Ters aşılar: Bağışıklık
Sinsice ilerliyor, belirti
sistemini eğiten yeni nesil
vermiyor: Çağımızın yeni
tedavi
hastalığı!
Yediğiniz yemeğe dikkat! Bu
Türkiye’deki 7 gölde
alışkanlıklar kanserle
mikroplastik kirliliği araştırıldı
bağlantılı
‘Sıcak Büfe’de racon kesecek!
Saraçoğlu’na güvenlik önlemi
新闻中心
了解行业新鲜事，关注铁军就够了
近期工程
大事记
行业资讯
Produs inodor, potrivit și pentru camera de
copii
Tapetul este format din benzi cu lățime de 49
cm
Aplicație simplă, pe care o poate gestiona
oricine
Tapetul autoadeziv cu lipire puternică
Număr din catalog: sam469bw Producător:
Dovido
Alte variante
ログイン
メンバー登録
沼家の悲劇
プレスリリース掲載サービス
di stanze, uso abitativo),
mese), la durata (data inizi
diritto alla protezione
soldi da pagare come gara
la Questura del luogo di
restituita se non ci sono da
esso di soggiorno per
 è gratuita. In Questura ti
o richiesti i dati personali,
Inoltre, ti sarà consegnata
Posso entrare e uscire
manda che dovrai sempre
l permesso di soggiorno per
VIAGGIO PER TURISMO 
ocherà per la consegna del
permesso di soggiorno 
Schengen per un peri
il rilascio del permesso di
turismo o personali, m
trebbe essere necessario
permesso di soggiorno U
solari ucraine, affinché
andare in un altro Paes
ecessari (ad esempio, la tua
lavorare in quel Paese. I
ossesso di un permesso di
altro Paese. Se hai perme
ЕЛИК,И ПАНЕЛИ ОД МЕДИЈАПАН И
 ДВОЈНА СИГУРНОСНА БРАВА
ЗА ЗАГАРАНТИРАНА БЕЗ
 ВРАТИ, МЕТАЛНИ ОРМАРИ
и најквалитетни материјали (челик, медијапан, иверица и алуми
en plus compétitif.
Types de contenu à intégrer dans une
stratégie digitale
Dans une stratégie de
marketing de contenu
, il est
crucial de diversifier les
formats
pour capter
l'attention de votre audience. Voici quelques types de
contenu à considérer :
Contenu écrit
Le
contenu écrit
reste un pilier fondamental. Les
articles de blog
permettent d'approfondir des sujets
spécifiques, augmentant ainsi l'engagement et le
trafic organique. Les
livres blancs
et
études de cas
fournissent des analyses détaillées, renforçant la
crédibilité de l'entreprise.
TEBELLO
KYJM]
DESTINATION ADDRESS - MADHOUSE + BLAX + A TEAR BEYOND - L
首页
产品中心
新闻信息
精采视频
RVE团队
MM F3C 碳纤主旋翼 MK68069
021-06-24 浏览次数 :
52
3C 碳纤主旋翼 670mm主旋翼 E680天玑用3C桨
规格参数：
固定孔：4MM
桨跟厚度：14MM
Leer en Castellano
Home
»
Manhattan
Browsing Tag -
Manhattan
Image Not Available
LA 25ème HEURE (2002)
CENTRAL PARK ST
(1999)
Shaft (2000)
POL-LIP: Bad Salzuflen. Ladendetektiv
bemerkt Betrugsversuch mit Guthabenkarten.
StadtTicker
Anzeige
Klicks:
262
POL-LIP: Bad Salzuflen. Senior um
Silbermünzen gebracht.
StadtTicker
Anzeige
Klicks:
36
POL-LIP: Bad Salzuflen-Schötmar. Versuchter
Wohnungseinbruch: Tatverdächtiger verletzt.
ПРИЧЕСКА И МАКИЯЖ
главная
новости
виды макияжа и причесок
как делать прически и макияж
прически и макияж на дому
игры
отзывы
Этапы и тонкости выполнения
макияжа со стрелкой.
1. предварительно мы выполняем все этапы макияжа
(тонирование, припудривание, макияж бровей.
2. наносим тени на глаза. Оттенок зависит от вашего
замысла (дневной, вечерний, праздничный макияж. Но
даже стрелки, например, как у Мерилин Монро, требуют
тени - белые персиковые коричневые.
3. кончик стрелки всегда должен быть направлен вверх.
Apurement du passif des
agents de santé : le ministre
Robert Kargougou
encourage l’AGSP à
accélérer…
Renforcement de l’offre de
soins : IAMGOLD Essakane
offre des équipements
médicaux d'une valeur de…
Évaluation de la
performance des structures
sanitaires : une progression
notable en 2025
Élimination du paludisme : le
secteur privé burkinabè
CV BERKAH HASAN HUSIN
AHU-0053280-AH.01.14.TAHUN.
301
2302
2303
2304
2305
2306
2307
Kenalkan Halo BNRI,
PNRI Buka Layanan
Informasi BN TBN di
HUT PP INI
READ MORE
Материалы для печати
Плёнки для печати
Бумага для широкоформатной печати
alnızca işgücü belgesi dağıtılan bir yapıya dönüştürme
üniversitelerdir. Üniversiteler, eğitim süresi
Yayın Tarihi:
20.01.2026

== Your goal ==
Using the data above, return every line that contains the string "прически".

== Response for this exercise ==
как делать прически и макияж
прически и макияж на дому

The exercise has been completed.